A Bruno lo mandaron a una región del norte. El tren con el que cruzó todo el centro peninsular tardó 13 horas en llegar a su destino. El trasero de Bruno acabó escaldado por el roce continuo del rígido asiento número 13 en el que le tocó sentarse.
Cuando se apeó del tren eran las 13 horas del día siguiente a su partida. La estación estaba desierta, a excepción de un pastor y sus ovejas que andaban a lo suyo a unos cien metros de las vías. Sin embargo, la humedad que rezumaba todo aquel verdor le entró a Bruno por cada uno de los resecos poros y sintió que por primera vez en su vida respiraba con el pecho entero, a pulmón abierto. Reconfortado por tan prodigiosa sensación se encaminó hacía el pequeño pueblo de montaña. tampoco por las calles se encontró a mucha gente; los vecinos debían estar comiendo o descansando. Aún así, le sorprendió porque en el lugar del que él procedía decenas de ojos se habrían asomado entre los visillos para espiar su llegada. En poco más de media hora estaba frente a la casa parroquial, que ocupaba el número 13 de la plazoleta de la iglesia. Llamó con la aldaba de bronce renegrido que tenía la forma de un corazón alado y esperó.
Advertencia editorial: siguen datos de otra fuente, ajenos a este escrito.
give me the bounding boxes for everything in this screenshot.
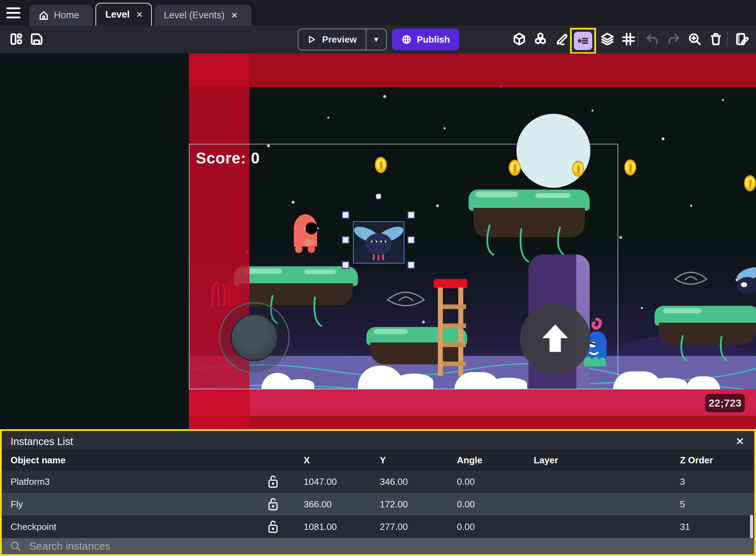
instance-z-order: 3 bbox=[680, 470, 685, 493]
layers-button[interactable] bbox=[599, 31, 616, 48]
jump-button[interactable] bbox=[520, 304, 590, 374]
object-groups-button[interactable] bbox=[532, 31, 549, 48]
instance-angle: 0.00 bbox=[457, 515, 475, 538]
instance-y: 277.00 bbox=[380, 515, 408, 538]
edit-events-button[interactable] bbox=[733, 31, 750, 48]
vines bbox=[669, 335, 746, 371]
instances-list-icon bbox=[574, 32, 592, 50]
redo-button[interactable] bbox=[665, 31, 682, 48]
tab-level[interactable]: Level ✕ bbox=[95, 3, 152, 26]
fly-enemy-partial[interactable] bbox=[732, 265, 756, 295]
selection-handle[interactable] bbox=[342, 236, 349, 244]
preview-button[interactable]: Preview bbox=[298, 29, 366, 50]
table-row[interactable]: Fly 366.00 172.00 0.00 5 bbox=[2, 493, 754, 515]
selection-handle[interactable] bbox=[342, 261, 349, 269]
instance-z-order: 5 bbox=[680, 493, 685, 515]
selection-handle[interactable] bbox=[342, 211, 349, 219]
play-icon bbox=[307, 35, 316, 44]
panel-close-button[interactable]: ✕ bbox=[733, 435, 746, 447]
instance-x: 1047.00 bbox=[304, 470, 337, 493]
search-bar[interactable] bbox=[2, 538, 754, 554]
undo-icon bbox=[645, 32, 660, 47]
unlock-icon bbox=[267, 475, 279, 489]
column-angle[interactable]: Angle bbox=[457, 450, 482, 470]
instance-y: 172.00 bbox=[380, 493, 408, 515]
selected-fly-instance[interactable] bbox=[353, 221, 404, 264]
layout-panels-icon bbox=[9, 32, 24, 47]
preview-options-button[interactable]: ▼ bbox=[366, 29, 387, 50]
save-icon bbox=[29, 32, 44, 47]
publish-label: Publish bbox=[417, 34, 450, 45]
globe-icon bbox=[401, 34, 412, 45]
column-x[interactable]: X bbox=[304, 450, 310, 470]
stars bbox=[0, 54, 1, 55]
search-icon bbox=[10, 540, 21, 552]
instance-angle: 0.00 bbox=[457, 493, 475, 515]
selection-handle[interactable] bbox=[407, 211, 415, 219]
redo-icon bbox=[666, 32, 681, 47]
table-row[interactable]: Platform3 1047.00 346.00 0.00 3 bbox=[2, 470, 754, 493]
tab-bar: Home Level ✕ Level (Events) ✕ bbox=[0, 0, 756, 26]
coin[interactable] bbox=[744, 175, 756, 191]
red-top-band bbox=[189, 54, 756, 87]
panel-title: Instances List bbox=[11, 436, 73, 447]
delete-button[interactable] bbox=[707, 31, 724, 48]
lock-button[interactable] bbox=[265, 515, 281, 538]
cubes-icon bbox=[533, 32, 548, 47]
search-input[interactable] bbox=[29, 540, 663, 552]
selection-handle[interactable] bbox=[407, 236, 415, 244]
score-text: Score: 0 bbox=[196, 149, 260, 167]
grid-icon bbox=[621, 32, 636, 47]
instance-x: 366.00 bbox=[304, 493, 332, 515]
virtual-joystick-knob[interactable] bbox=[231, 314, 278, 361]
tab-level-events[interactable]: Level (Events) ✕ bbox=[155, 5, 251, 26]
save-button[interactable] bbox=[28, 31, 45, 48]
edit-scene-button[interactable] bbox=[554, 31, 571, 48]
panel-scrollbar[interactable] bbox=[750, 515, 753, 539]
undo-button[interactable] bbox=[644, 31, 661, 48]
lock-button[interactable] bbox=[265, 470, 281, 493]
scene-editor-canvas[interactable]: Score: 0 22;723 bbox=[0, 54, 756, 429]
pencil-icon bbox=[555, 32, 570, 47]
preview-label: Preview bbox=[322, 34, 357, 45]
red-bottom-band bbox=[189, 389, 756, 416]
column-z-order[interactable]: Z Order bbox=[680, 450, 713, 470]
main-menu-button[interactable] bbox=[6, 7, 22, 19]
layout-panels-button[interactable] bbox=[8, 31, 25, 48]
red-bottom-band-dark bbox=[189, 416, 756, 429]
objects-panel-button[interactable] bbox=[511, 31, 528, 48]
instance-name: Platform3 bbox=[11, 470, 50, 493]
instance-name: Checkpoint bbox=[11, 515, 56, 538]
grid-button[interactable] bbox=[620, 31, 637, 48]
close-icon[interactable]: ✕ bbox=[230, 10, 240, 21]
close-icon[interactable]: ✕ bbox=[135, 9, 144, 20]
tab-home[interactable]: Home bbox=[29, 5, 93, 26]
instance-y: 346.00 bbox=[380, 470, 408, 493]
zoom-button[interactable] bbox=[686, 31, 703, 48]
close-icon: ✕ bbox=[736, 435, 744, 447]
editor-toolbar: Preview ▼ Publish bbox=[0, 26, 756, 54]
cursor-coordinates-badge: 22;723 bbox=[705, 394, 745, 412]
hamburger-icon bbox=[6, 7, 20, 9]
events-sheet-edit-icon bbox=[735, 32, 749, 47]
selection-handle[interactable] bbox=[407, 261, 415, 269]
column-object-name[interactable]: Object name bbox=[11, 450, 66, 470]
platform[interactable] bbox=[655, 306, 756, 345]
rotate-handle[interactable] bbox=[376, 193, 382, 199]
table-row[interactable]: Checkpoint 1081.00 277.00 0.00 31 bbox=[2, 515, 754, 538]
lock-button[interactable] bbox=[265, 493, 281, 515]
tab-home-label: Home bbox=[54, 10, 79, 21]
app-window: Home Level ✕ Level (Events) ✕ bbox=[0, 0, 756, 556]
zoom-in-icon bbox=[687, 32, 702, 47]
instances-list-panel: Instances List ✕ Object name X Y Angle L… bbox=[0, 429, 756, 556]
coin[interactable] bbox=[624, 159, 636, 175]
chevron-down-icon: ▼ bbox=[373, 36, 380, 44]
toolbar-divider bbox=[727, 32, 728, 47]
column-y[interactable]: Y bbox=[380, 450, 386, 470]
publish-button[interactable]: Publish bbox=[392, 29, 459, 50]
unlock-icon bbox=[267, 497, 279, 511]
instance-z-order: 31 bbox=[680, 515, 690, 538]
column-layer[interactable]: Layer bbox=[534, 450, 558, 470]
toolbar-divider bbox=[638, 32, 638, 47]
instances-list-button[interactable] bbox=[570, 28, 596, 54]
Bruno dio un respingo mal disimulado cuando la puerta se abrió y al otro lado apreció una mujer de mediana edad, con la piel curtida propia de los que han trabajado siempre a la intemperie y el pelo negro recogido por un pañuelo apretado. Clavó sus ojos castaños en Bruno
- Buen día, ¿el padre Bruno?
- Si, señora, soy yo.
- Soy Elisenda, su casera.
Bruno conoció su nuevo hogar siguiendo el rastro de tomillo que dejaban las faldas anchas de Elisenda. Ese olor que le llegaba hasta el pensamiento se mezclaba con alguna delicia que se estaba cocinando a fuego lento.
- Huele muy bien -dijo en voz alta Bruno.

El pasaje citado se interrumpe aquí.